Questo non è il massacro di un giorno, l’apice di una violentissima operazione militare. È quel che noi qua in Occidente sia un normalissimo giorno di “pace” a Gaza, dopo l’accordo proclamata da Donald Trump. È la nuova normalità di Gaza. Quella di un popolo che continua a sopravvivere nelle rovine, recluso da un altro popolo che continua a intercettare tutti gli aiuti che può intercettare, affinché i gazawi rimangano in una situazione di emergenza senza fine.

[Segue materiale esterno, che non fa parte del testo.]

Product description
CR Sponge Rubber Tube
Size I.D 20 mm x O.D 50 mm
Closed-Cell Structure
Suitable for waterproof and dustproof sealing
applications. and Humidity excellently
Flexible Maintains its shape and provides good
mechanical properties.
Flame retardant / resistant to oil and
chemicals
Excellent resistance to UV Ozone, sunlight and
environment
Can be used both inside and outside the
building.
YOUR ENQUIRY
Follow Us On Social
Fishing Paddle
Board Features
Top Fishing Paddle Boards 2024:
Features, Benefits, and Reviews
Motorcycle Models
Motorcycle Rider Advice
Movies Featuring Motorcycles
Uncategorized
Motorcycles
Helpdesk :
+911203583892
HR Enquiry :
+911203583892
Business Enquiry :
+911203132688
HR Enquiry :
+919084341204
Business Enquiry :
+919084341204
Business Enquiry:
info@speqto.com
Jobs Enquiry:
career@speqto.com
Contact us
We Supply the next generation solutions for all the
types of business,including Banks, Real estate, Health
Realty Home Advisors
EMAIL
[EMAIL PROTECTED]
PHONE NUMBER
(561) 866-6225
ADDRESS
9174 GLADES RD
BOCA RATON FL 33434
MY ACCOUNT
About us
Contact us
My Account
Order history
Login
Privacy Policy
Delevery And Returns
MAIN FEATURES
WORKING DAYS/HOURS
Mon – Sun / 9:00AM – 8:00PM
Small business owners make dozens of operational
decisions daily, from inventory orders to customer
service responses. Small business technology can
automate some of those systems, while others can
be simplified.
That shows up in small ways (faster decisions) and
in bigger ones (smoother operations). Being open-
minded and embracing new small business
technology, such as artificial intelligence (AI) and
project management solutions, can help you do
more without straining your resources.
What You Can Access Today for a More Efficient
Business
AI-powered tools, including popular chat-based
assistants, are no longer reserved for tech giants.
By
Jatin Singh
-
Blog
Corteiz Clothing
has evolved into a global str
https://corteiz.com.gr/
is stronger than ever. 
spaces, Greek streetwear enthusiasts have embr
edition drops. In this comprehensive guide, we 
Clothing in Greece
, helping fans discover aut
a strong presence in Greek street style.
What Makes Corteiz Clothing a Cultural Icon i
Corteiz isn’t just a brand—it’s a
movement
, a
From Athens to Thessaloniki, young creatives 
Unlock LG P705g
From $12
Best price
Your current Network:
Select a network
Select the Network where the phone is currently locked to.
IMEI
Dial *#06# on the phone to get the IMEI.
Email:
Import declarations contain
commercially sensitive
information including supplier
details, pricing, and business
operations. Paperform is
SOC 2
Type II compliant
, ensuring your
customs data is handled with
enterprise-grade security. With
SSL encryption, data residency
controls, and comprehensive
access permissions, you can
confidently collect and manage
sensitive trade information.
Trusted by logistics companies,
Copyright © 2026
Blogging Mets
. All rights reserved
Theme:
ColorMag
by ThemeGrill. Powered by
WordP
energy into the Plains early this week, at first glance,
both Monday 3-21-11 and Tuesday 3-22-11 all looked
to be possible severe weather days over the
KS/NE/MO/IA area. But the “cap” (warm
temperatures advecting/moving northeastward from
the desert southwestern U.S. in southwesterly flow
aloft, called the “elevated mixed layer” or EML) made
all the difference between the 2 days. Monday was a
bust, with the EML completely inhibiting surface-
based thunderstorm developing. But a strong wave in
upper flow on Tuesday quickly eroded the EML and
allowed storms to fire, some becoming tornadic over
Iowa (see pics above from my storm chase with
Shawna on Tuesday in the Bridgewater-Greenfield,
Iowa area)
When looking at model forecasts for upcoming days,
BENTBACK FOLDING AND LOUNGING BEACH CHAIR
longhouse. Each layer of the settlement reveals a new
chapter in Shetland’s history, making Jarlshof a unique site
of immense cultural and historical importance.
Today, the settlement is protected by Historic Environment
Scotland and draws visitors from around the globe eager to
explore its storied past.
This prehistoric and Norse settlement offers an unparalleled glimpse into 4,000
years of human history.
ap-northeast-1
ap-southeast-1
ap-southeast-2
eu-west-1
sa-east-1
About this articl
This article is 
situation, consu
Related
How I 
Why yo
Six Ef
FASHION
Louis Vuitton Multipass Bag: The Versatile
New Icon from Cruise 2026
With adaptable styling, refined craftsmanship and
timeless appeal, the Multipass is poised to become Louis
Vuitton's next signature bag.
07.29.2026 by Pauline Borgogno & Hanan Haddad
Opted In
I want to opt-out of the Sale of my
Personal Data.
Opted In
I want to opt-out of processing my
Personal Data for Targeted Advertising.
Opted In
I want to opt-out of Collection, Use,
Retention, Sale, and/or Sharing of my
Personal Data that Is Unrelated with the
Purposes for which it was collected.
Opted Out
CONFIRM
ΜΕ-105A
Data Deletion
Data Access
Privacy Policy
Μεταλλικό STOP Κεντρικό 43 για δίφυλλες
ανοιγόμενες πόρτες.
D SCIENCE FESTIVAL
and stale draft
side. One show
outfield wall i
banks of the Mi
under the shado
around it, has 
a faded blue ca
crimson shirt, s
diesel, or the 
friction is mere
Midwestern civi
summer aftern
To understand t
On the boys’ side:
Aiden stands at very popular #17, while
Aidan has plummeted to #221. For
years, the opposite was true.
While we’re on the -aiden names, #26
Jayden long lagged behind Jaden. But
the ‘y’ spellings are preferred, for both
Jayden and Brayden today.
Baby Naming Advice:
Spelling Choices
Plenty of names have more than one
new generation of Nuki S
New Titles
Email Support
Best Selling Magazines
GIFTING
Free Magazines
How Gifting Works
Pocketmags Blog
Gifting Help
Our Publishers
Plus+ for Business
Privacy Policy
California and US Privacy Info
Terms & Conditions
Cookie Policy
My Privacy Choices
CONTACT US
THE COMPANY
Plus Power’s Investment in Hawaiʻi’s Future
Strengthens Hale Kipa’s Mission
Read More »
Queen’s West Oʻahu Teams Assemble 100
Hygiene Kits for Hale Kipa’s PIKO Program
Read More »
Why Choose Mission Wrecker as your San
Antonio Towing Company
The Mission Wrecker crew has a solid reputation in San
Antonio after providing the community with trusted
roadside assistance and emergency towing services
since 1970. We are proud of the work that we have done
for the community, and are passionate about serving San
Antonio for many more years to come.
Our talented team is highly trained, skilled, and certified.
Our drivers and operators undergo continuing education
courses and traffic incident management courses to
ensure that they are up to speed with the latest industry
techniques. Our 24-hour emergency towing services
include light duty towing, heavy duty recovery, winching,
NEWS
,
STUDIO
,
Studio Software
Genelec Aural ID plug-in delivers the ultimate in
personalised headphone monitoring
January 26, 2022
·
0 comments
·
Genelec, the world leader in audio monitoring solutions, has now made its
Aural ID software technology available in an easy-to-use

Domanda: cos’è successo per farci passare dalle piazze piene all’indifferenza, nel giro di poche settimane? Cosa ci ha spinto a credere che improvvisamente il problema non sia più il genocidio a Gaza, ma quattro facinorosi tra milioni di militanti che chiedono pietà per milioni di abitanti della Striscia, o qualche frase fuori posto di Francesca Albanese? Davvero abbiamo perso il senso delle proporzioni fino a questo punto?
Qualche giorno fa, nelle ore immediatamente successive all’attentato antisemita di Bondi Beach, a Sydney, in Australia, qualcuno ha riesumato la vecchia teoria dello scontro di civiltà tra l’Occidente civilizzato e libero e l’Islam dei tagliagole. Con che faccia, e di quale superiore civiltà possiamo dirci di appartenere, se lasciamo che tutto questo accada nella Striscia, nella più totale indifferenza?
Se lasciamo morire in questo modo i bambini a Gaza, forse lo scontro di civiltà dovremmo combatterlo contro noi stessi, no?